# Hybrid Help



## Matt_H (Feb 15, 2007)

Hi All,

I'm new here and I was hoping someone could give me some advice on selecting a hybrid. I'm not even sure I need one. I am a mid-handicapper and I can hit my 3 and 4 irons pretty well and with consistency. However, I cannot hit a wood off the fairway for the life of me. I'm looking for something with a little more distance for longer par 5s or when I duff my tee shot. I've been thinking about getting a hybrid, but it seems everything I've read says they are to replace the longer irons. 

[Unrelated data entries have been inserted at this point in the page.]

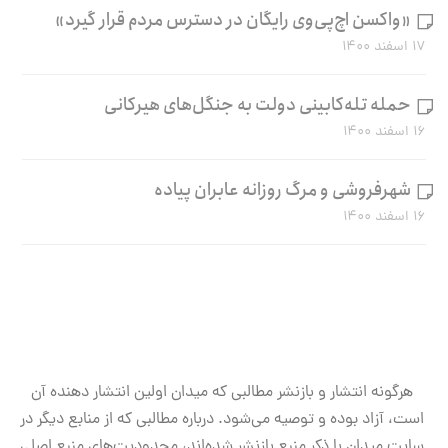
«واکسن اچ‌پی‌وی رایگان در دسترس مردم قرار گیرد»
۱۷ اسفند ۱۴۰۰
حمله تله‌کابینی دولت به جنگل‌های هیرکانی
۱۶ اسفند ۱۴۰۰
شهرفروشی و مرگ روزانه عابران پیاده
۱۶ اسفند ۱۴۰۰
هرگونه انتشار و بازنشر مطالبی که میدان اولین انتشار دهنده آن
است، آزاد بوده و توصیه می‌شود. درباره مطالبی که از منابع دیگر در
سایت میدان با ذکر منبع بازنشر شده‌اند، محدودیت‌های منبع اصلی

Since I can hit my long irons well, is it even worth getting a hybrid? If it is, what loft should I look at to replace my 3 or 5 wood? Thanks in advance for your help.

- Matt


----------



## 65nlovenit (Dec 8, 2006)

I'd say if you are having problems hitting your 3/5 woods a hybrid MIGHT be the way to go. They give you the shaft length of a wood but a much smaller, lighter look, more like an iron. They also come in the exact same lofts as your 3/5 woods. They will give you some extra yardage compared to your irons, but I doubt as much as a traditional 3/5 wood. If I were you I'd go for a lesson on using the woods, just my opinion,

Del


----------



## Fourputt (Nov 18, 2006)

65nlovenit said:


> I'd say if you are having problems hitting your 3/5 woods a hybrid MIGHT be the way to go. They give you the shaft length of a wood but a much smaller, lighter look, more like an iron. They also come in the exact same lofts as your 3/5 woods. They will give you some extra yardage compared to your irons, but I doubt as much as a traditional 3/5 wood. If I were you I'd go for a lesson on using the woods, just my opinion,
> 
> Del


Actually the hybrid shaft is iron length, but the head design is much more forgiving than the typical long iron. I'm not sure that a hybrid would be a good replacement for a 3W (be tough to hit one 3W distance)... but I'm using a 19° TM hybrid to replace my 5W... or nearly anyway. A 16° would certainly get you into the 4W or 5W range.


----------